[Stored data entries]
>>

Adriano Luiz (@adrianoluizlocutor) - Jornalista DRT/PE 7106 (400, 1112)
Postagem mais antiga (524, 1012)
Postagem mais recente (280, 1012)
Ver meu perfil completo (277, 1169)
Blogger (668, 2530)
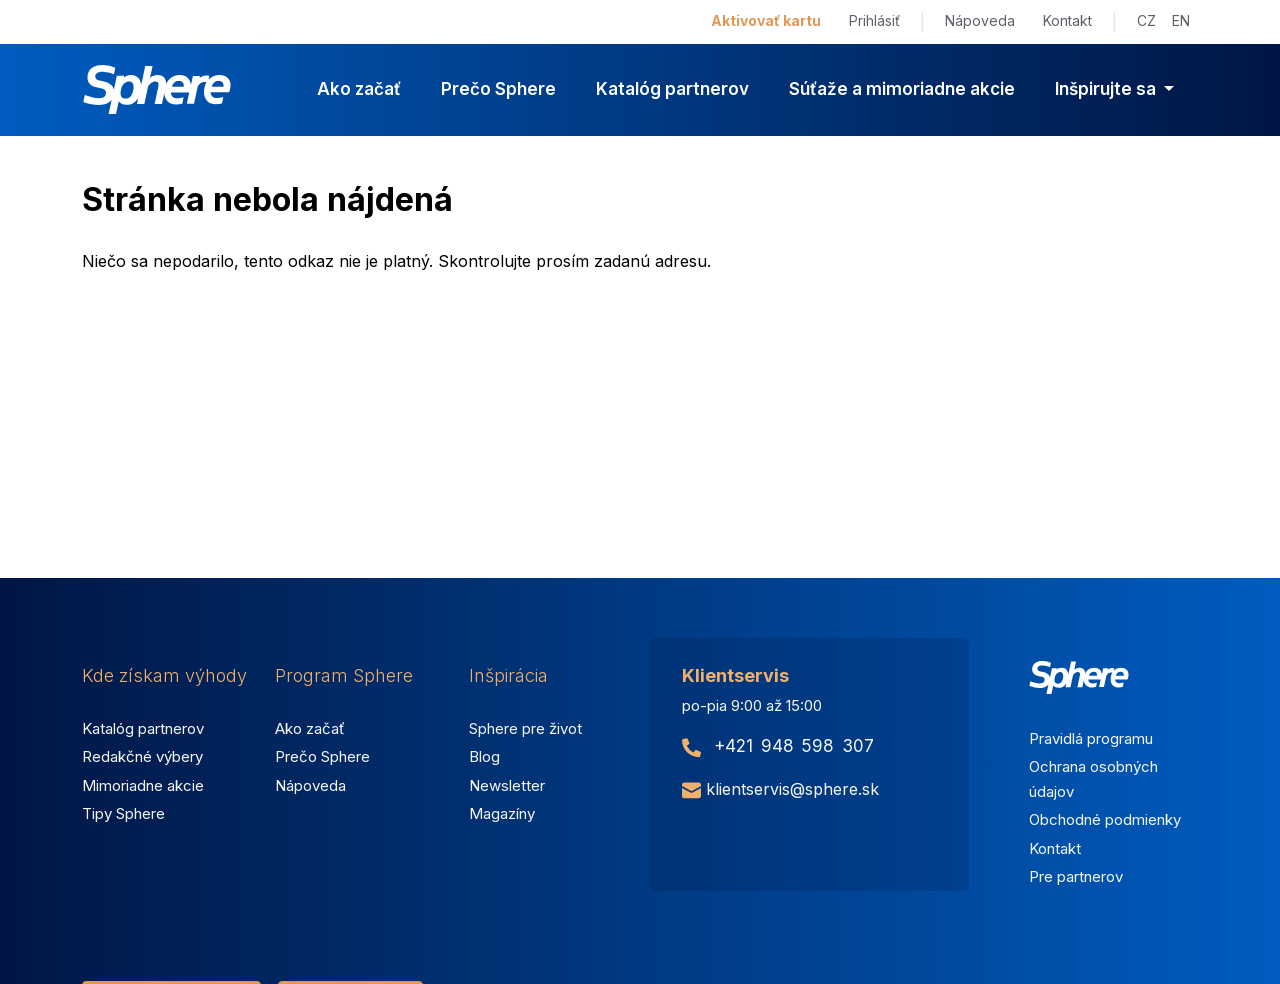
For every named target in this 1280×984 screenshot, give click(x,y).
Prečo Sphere (498, 89)
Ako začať (359, 89)
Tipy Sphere (123, 813)
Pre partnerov (1076, 876)
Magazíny (502, 813)
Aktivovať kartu (766, 20)
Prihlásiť (874, 20)
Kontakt (1067, 20)
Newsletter (507, 785)
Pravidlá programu (1091, 738)
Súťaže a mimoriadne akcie (902, 89)
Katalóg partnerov (672, 89)
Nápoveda (980, 20)
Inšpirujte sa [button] (1107, 89)
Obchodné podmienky (1105, 819)
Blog (484, 756)
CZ (1146, 20)
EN (1181, 20)
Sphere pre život (525, 728)
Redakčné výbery (142, 756)
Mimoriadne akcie (143, 785)
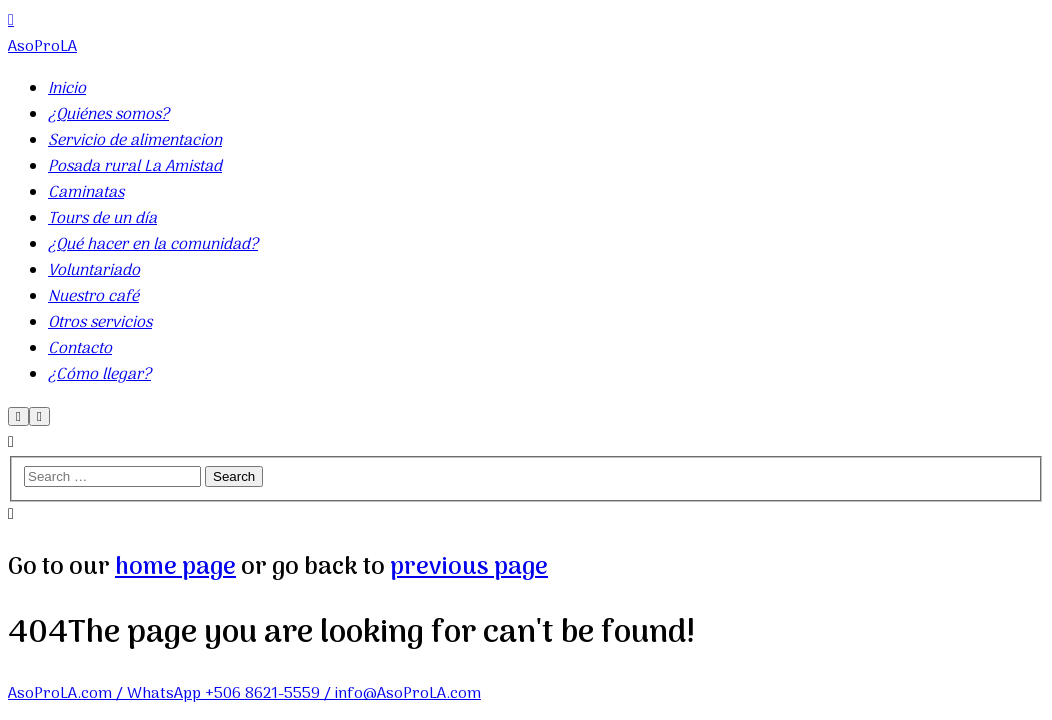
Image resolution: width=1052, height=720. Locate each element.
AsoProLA (42, 47)
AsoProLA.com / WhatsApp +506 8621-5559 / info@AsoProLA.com (244, 694)
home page (175, 567)
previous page (469, 567)
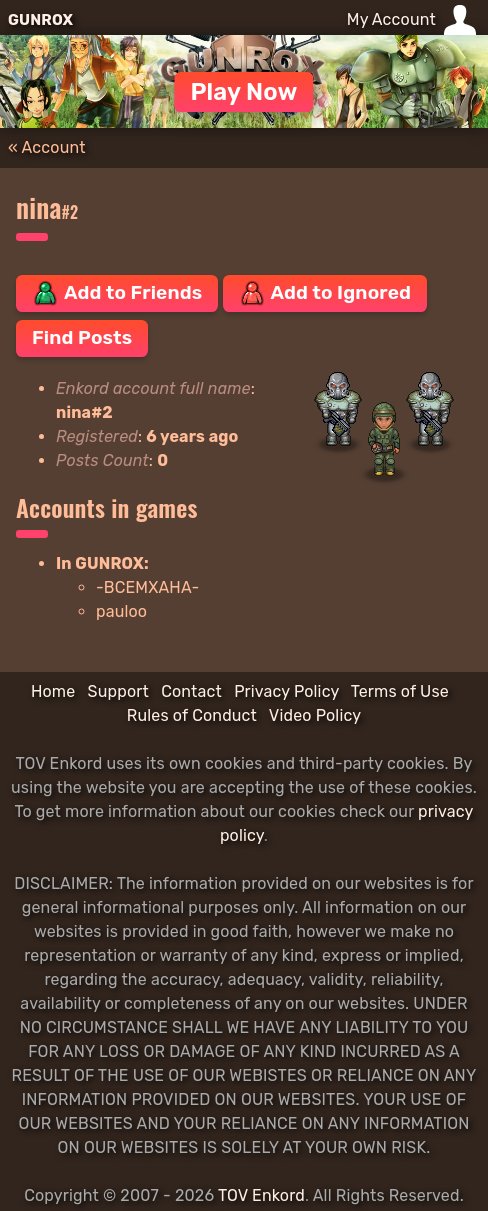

<<

Starting with the line that has "Ako začať (359, 89)" and ending with the last line of the records, retype every line exactly and only those lines. Do not include the pictures.

Ako začať (359, 89)
Tipy Sphere (123, 813)
Pre partnerov (1076, 876)
Magazíny (502, 813)
Aktivovať kartu (766, 20)
Prihlásiť (874, 20)
Kontakt (1067, 20)
Newsletter (507, 785)
Pravidlá programu (1091, 738)
Súťaže a mimoriadne akcie (902, 89)
Katalóg partnerov (672, 89)
Nápoveda (980, 20)
Inšpirujte sa [button] (1107, 89)
Obchodné podmienky (1105, 819)
Blog (484, 756)
CZ (1146, 20)
EN (1181, 20)
Sphere pre život (525, 728)
Redakčné výbery (142, 756)
Mimoriadne akcie (143, 785)
Image resolution: width=1052, height=720. Locate each element.
AsoProLA (42, 47)
AsoProLA.com / WhatsApp +506 8621-5559 / info@AsoProLA.com (244, 694)
home page (175, 567)
previous page (469, 567)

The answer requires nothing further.